Closed johnhutx closed 2 years ago
Hi, I am not sure if I understand it correctly. Do you want to provide a List[List[str]]
where the first layer is the list of documents and the second layer is the list of sentences in that document?
If so, what's the level of extraction for the extractive summarization?
Yes, I would want to provide a List[List[str]]. Instead of extracting at the sentence level, I would like to extract at the List[str] level. It's just like extracting a group of sentences every time.
Hi @johnhutx, I am not sure if I understand the situation correctly, can you make an example? Is it possible to merge the inner list and use the current API instead?
No problem @niansong1996. Consider a TV screenplay that contains multiple scenes List[scenes]. I would like to extract the important scenes instead of sentences from the screenplay. Each scene usually contains multiple sentences, which can be represented as a List[str]. The goal is to extract the scenes (List[str]) from the screenplay (List[List[str]]).
Thanks for the clarification, it's much clearer to me now.
If you would like to extract scenes using summarization, I assume there is no query? Does this mean that the model would need to figure out which scenes are more important than others?
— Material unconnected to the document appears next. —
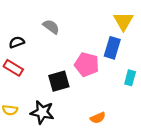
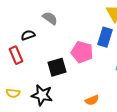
black semicircle: (17, 42) -> (28, 35), moved
red rectangle: (13, 68) -> (16, 55), turned 36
For the task you described, I think probably the best choice is to make a subclass of our lexrank model here and customize it (change L27-40). In our implementation, we split the document into a list of sentences, but you could potentially input a list of scenes, each one of which is concatenated sentences from the scene.
Hope this is helpful.
Thank you for the clarification.
Hello, Is it possible to provide a list of (already split) sentences as the source input to the summarizer, as opposed to a single source document? The goal is to treat each list of sentences as one long sequence during extractive summarization.